To proceed with the submission, I had to download an agency document giving all kinds of waivers and permissions and promising not to sue them under a variety of what I can only call drastically litigation-appropriate situations. No problem: I’ve signed these release forms before. I never got around to filling this one out, though, because my Dad’s agent sent me this short e-mail:



I'd love to take a look at the first 100 pages - can we do that?

I didn’t have much hope at that point; nepotism usually backfired somehow, and it was frowned on in my family, anyway. I remembered my Dad’s favorite anecdote about Verdi’s son, who wrote a requiem mourning his father and gave it to the old man’s music publisher, whose devastating response was: “You should have died. Your father should have written the requiem.”

But it was worth a try, and it turned out to be the real beginning, the on-ramp to a road I hadn’t traveled in quite a while.

Pack a lunch -- we’ll start the trip together, next time.

3 comments:

Joe Iriarte said...

I've been on that road for a while now--or maybe staring at the road from a scenic overlook or something, since I've only just recently begun querying agents on my current novel. It sounds like my novel may be more commercial than yours--I assume you won't take that as an insult--but I wish I had your writing chops. The way you string words and images and allusions together makes my writing feel pedestrian and flat to me.

I wish you luck on this segment of the road. If a family connection ends up being what breaks you through, I really wouldn't worry about it. The more I talk to people who've found publishing success, the more I hear stories of being in the right place at the right time, of knowing the right person, and of being open to opportunity. That's not to say that it's who you know, but rather this: everybody who gets out there and hustles will have those little moments of opportunity--some bigger than others--but not everyone will be able to pounce on them because not everyone has the goods or the wherewithal.
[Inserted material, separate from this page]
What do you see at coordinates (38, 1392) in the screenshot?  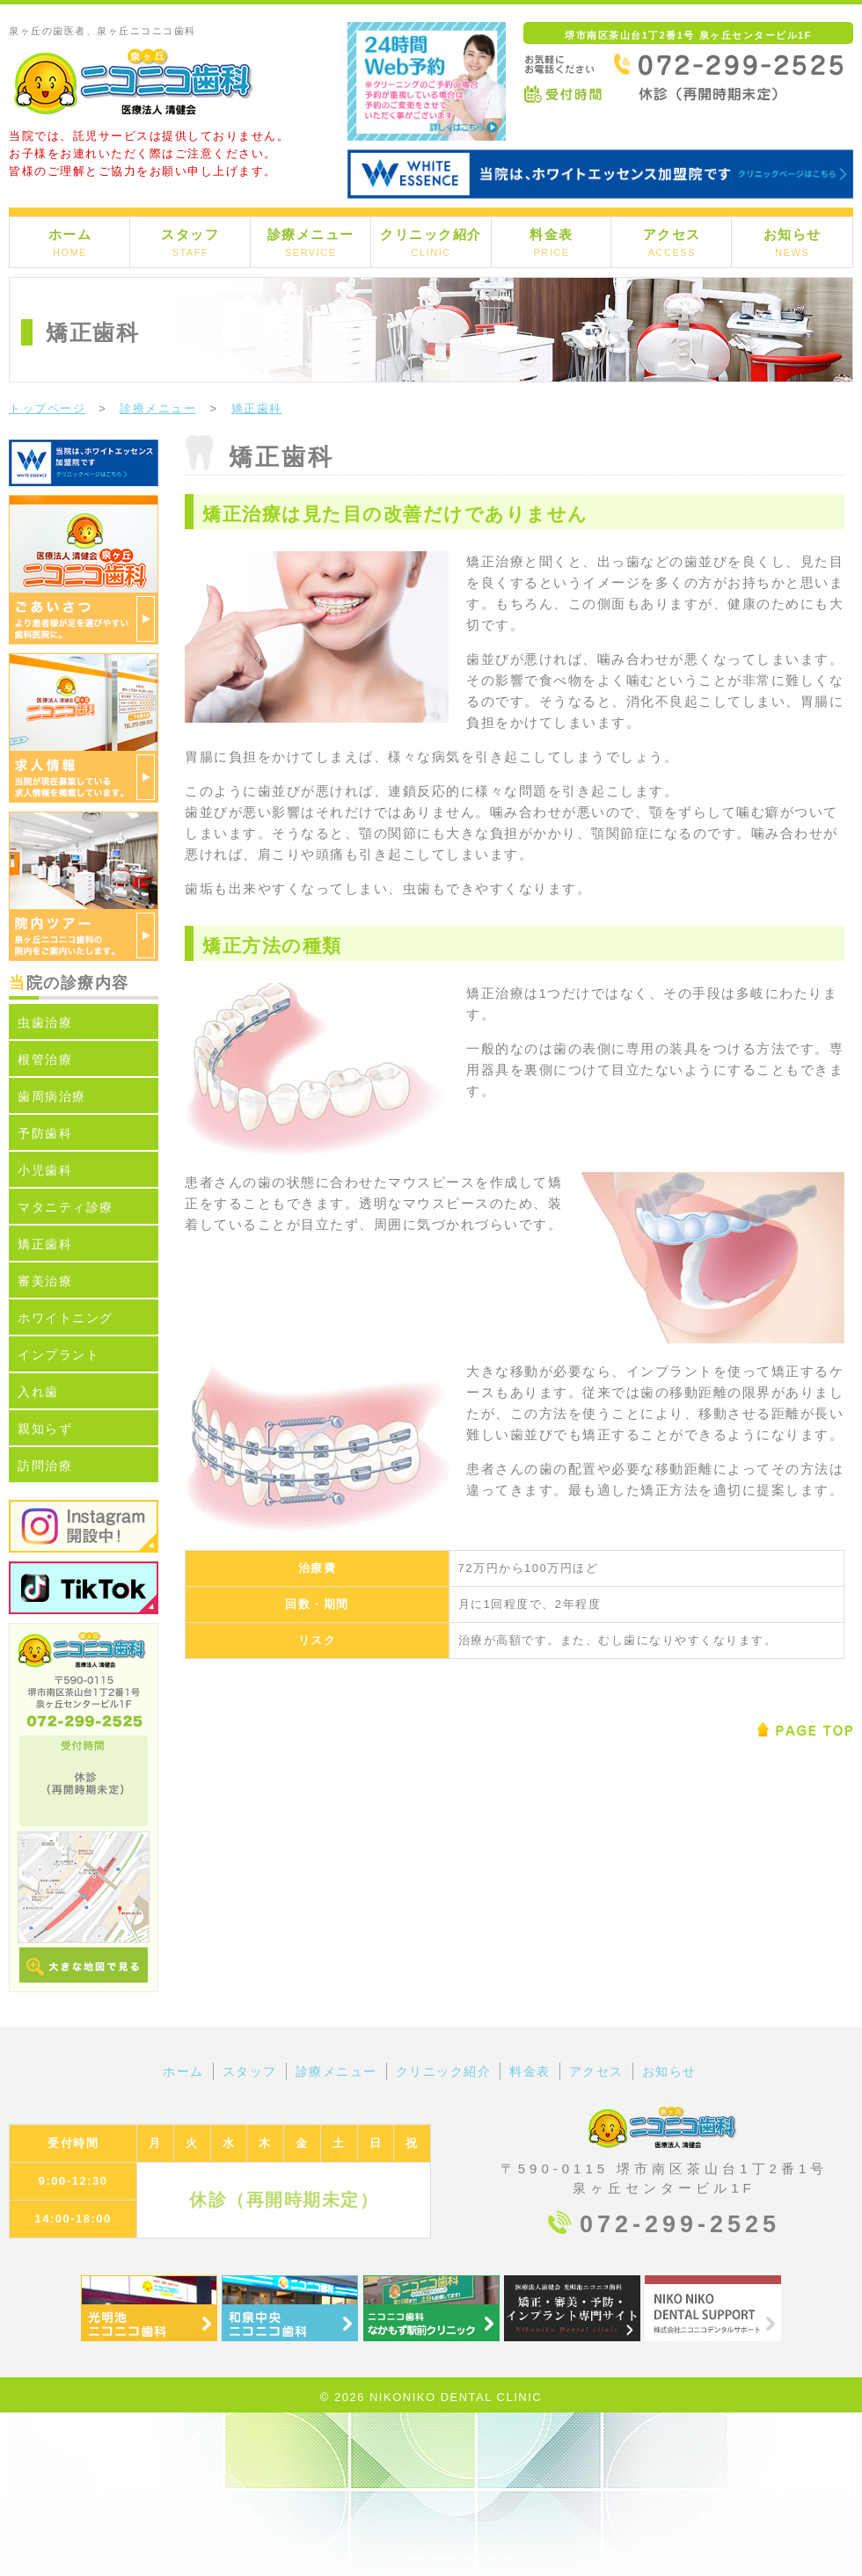 I see `入れ歯` at bounding box center [38, 1392].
In the meantime, if you being on the road to publication means you're going to blog more, I welcome that. Ever since I stumbled across your blog I've looked forward to your posts, even when they're on things I know nothing about.

Joe Iriarte said...
This comment has been removed by the author.
Pandora said...

Keep on keeping on, Steve. I forgot when you wrote this but I hope you have had or will have more express way and less ramp or pot holes from now on.